■ **Requirement**
Starting with the line that has "unterstützen. Klicken Sie auf" in the records below and stopping after the line that has "Sigonio 50/4, 41124, Modena", output every line exactly and nothing else; skip pictures.

■ **Excerpted records**
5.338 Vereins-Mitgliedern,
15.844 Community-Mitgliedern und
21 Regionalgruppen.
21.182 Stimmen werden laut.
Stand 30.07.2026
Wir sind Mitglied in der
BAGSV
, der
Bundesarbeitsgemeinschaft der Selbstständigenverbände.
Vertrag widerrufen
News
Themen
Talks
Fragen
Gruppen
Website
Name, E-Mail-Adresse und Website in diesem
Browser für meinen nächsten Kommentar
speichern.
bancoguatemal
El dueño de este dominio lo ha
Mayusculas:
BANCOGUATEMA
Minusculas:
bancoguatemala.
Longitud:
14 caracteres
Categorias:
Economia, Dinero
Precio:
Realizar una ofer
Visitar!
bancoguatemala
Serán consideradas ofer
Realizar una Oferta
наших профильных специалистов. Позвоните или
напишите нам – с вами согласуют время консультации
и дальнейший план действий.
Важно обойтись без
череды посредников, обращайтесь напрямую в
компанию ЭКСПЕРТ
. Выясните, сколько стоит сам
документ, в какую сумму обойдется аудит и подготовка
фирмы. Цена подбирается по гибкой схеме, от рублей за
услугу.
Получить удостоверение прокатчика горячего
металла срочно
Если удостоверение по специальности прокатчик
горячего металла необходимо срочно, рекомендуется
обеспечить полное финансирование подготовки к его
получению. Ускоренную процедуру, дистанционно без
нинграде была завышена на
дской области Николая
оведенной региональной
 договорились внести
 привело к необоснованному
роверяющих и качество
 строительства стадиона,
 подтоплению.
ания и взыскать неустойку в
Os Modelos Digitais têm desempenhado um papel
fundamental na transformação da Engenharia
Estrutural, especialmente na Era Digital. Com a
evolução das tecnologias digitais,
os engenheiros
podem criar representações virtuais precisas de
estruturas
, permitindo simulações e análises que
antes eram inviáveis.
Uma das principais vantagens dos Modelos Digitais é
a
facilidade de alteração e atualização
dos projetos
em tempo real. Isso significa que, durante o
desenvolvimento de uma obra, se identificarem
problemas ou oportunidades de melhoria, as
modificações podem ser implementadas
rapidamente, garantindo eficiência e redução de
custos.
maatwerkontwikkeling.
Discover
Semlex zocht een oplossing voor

---

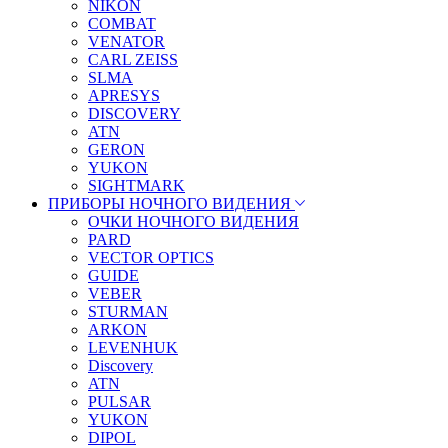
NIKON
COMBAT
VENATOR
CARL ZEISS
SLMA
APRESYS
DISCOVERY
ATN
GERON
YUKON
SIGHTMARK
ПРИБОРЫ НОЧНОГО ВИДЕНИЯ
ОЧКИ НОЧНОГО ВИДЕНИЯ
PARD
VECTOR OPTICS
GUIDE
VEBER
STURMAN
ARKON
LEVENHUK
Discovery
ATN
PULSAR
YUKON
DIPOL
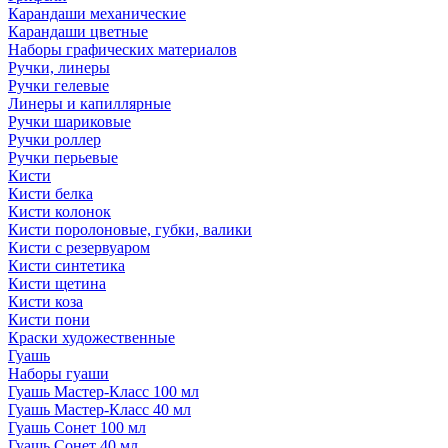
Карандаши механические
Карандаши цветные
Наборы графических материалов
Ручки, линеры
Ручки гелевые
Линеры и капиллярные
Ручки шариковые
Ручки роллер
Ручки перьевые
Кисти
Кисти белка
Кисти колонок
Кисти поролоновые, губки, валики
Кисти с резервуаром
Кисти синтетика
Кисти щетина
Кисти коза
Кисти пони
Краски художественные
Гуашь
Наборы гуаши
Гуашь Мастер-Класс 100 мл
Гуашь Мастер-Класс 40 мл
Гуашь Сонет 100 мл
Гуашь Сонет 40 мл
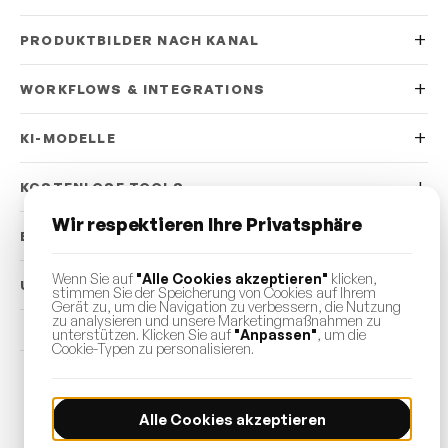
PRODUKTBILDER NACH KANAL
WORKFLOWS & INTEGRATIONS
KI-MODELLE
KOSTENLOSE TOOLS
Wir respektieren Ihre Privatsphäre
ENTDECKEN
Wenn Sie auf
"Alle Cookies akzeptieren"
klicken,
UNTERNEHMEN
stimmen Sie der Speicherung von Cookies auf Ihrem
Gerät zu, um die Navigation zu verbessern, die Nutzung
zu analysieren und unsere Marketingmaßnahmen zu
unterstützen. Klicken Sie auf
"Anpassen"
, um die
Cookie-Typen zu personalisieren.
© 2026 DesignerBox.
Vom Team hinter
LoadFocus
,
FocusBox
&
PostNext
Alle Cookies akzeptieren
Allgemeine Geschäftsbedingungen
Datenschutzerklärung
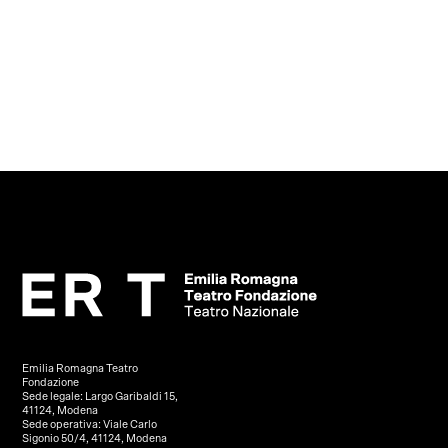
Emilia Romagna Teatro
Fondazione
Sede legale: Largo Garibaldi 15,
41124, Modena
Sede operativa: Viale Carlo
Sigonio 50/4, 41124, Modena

■ **Reply to the task**
unterstützen. Klicken Sie auf
"Anpassen"
, um die
Cookie-Typen zu personalisieren.
© 2026 DesignerBox.
Vom Team hinter
LoadFocus
,
FocusBox
&
PostNext
Alle Cookies akzeptieren
Allgemeine Geschäftsbedingungen
Datenschutzerklärung
Emilia Romagna Teatro
Fondazione
Sede legale: Largo Garibaldi 15,
41124, Modena
Sede operativa: Viale Carlo
Sigonio 50/4, 41124, Modena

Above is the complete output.